Análises

O primeiro nascimento de mutum-de-alagoas em zoológico

Feito é inédito e se junta aos esforços para colocar a espécie extinta na natureza no caminho de volta ao seu habitat natural.

Yara de Melo Barros ·
10 de novembro de 2015 · 6 anos atrás

No fim de outubro, tivemos um marco importante no envolvimento dos zoos em conservação de espécies: eclodiu no Parque das Aves o primeiro mutum-de-alagoas a nascer em um zoo no mundo. Um dos pilares de ação de um bom zoológico é a conservação. As outras áreas de atuação (lazer, educação e pesquisa) devem na verdade ajudar a sustentar o objetivo de conservação.

Neste sentido, é importante que zoos e aquários sejam parceiros de programas oficiais de reprodução de espécies ameaçadas, dentro da linha do “One Plan Approach” (Plano Único, tradução livre) do Grupo Especialista em Reprodução para a Conservação da IUCN (CBSG). Esta estratégia prevê que a conservação de espécies seja trabalhada de forma integrada, que inclui esforços em campo e cativeiro, quando necessário.

O mutum-de-Alagoas (Pauxi mitu) é uma espécie endêmica da Mata Atlântica nordestina e está extinta na natureza. As florestas onde estes animais viviam foram derrubadas para o plantio de cana-de-açúcar. Entre destruição de ambiente e caça, a espécie foi dizimada. Os três últimos exemplares selvagens foram resgatados antes que a mata fosse totalmente derrubada, no final da década de 70, pelo criador carioca Pedro Mário Nardelli. Começou então um esforço para reproduzir a espécie em cativeiro.

Hoje, a esperança de sobrevivência da espécie depende de um esforço multidisciplinar que envolve um programa de reprodução em cativeiro, a urgente proteção e recuperação de áreas de Mata Atlântica no Nordeste e a conscientização das populações nos locais onde a espécie será reintroduzida.
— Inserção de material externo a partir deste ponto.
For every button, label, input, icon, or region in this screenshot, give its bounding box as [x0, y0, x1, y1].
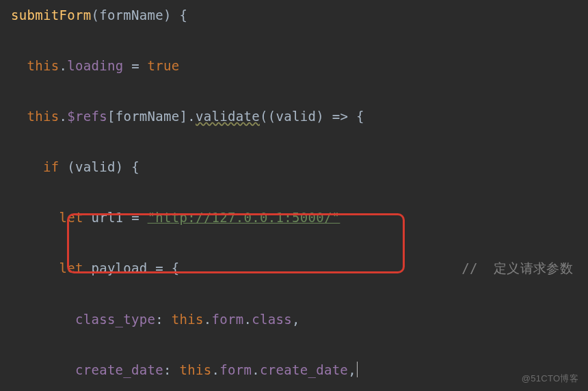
method-validate: validate	[196, 109, 260, 124]
code-line: let payload = {// 定义请求参数	[11, 256, 588, 281]
keyword-let: let	[59, 210, 83, 225]
paren: (	[91, 8, 99, 23]
this-keyword: this	[27, 58, 59, 73]
watermark: @51CTO博客	[522, 370, 578, 387]
url-string: "http://127.0.0.1:5000/"	[148, 210, 340, 225]
code-line: create_date: this.form.create_date,	[11, 358, 588, 383]
text-cursor	[357, 362, 358, 377]
code-line: let url1 = "http://127.0.0.1:5000/"	[11, 205, 588, 230]
keyword-true: true	[148, 58, 180, 73]
property: loading	[67, 58, 123, 73]
paren: ) {	[163, 8, 187, 23]
keyword-if: if	[43, 159, 59, 174]
code-line: class_type: this.form.class,	[11, 307, 588, 332]
code-editor[interactable]: submitForm(formName) { this.loading = tr…	[11, 3, 588, 391]
function-name: submitForm	[11, 8, 91, 23]
code-line: if (valid) {	[11, 154, 588, 180]
comment: // 定义请求参数	[462, 256, 573, 281]
param: formName	[99, 8, 163, 23]
code-line: submitForm(formName) {	[11, 3, 588, 28]
code-line: this.loading = true	[11, 53, 588, 79]
code-line: this.$refs[formName].validate((valid) =>…	[11, 104, 588, 129]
Existem atualmente cerca de 230 animais em cativeiro, que até junho estavam distribuídos em três criadores particulares: A Crax, Sociedade de Pesquisa da Fauna Silvestre, o Criadouro Poços de Caldas e o Criadouro Científico Fazenda Cachoeira.

Para quem não acredita nos trabalhos desenvolvidos em cativeiro, é interessante lembrar que sem o esforço e dedicação destes criadores, a espécie hoje estaria extinta.

O ICMBio elaborou e coordena o Plano de Ação Nacional para a Conservação do Mutum-de-Alagoas. O objetivo geral assegurar uma população em cativeiro que seja demográfica e geneticamente viável, para que a espécie possa ser reintroduzida em remanescentes de floresta dentro de sua área de ocorrência histórica. Por questões de biosegurança, estão sendo estabelecidos novos Centros de Reprodução, e finalmente os zoos começaram a ser envolvidos nesta empreitada.

Papel dos Zoos

“No dia 26 nasceu nosso primeiro filhote! Foi um processo difícil e demorado, pois o filhote estava muito fraco e não conseguia eclodir sozinho.”

O Parque das Aves foi o primeiro a integrar o programa. Temos bastante sucesso reprodutivo com cracídeos, inclusive com outra espécie ameaçada de mutum, o mutum-do-sudeste.

Recebemos 10 casais, que estão alojados em um centro de reprodução construído especialmente para eles no Parque, fora da área de visitação. Antes que ativistas se agitem dizendo que só tivemos sucesso reprodutivo porque as aves estão fora da área de visitação, esclareço que reproduzimos cracídeos super bem na área visitada pelo público. A construção do centro fora da área de visitação é por questões ‘diplomáticas”, pois foi decidido que a primeira exposição de aves ao público deve ser feita em Alagoas, como estratégia de conscientização das comunidades locais. Como eles ainda não conseguiram construir seu centro de visitação, nós estamos mantendo os animais em área restrita.

A adaptação das aves ao novo local foi muito rápida, e fazemos o monitoramento constante. Diariamente é avaliado o consumo de alimento e o comportamento dos animais. Os casais são formados com base nas recomendações do gerenciador do Livro de Registros Genealógicos, que faz a avaliação genética de cada ave e indica os pareamentos mais adequados para manter a diversidade genética da população em cativeiro.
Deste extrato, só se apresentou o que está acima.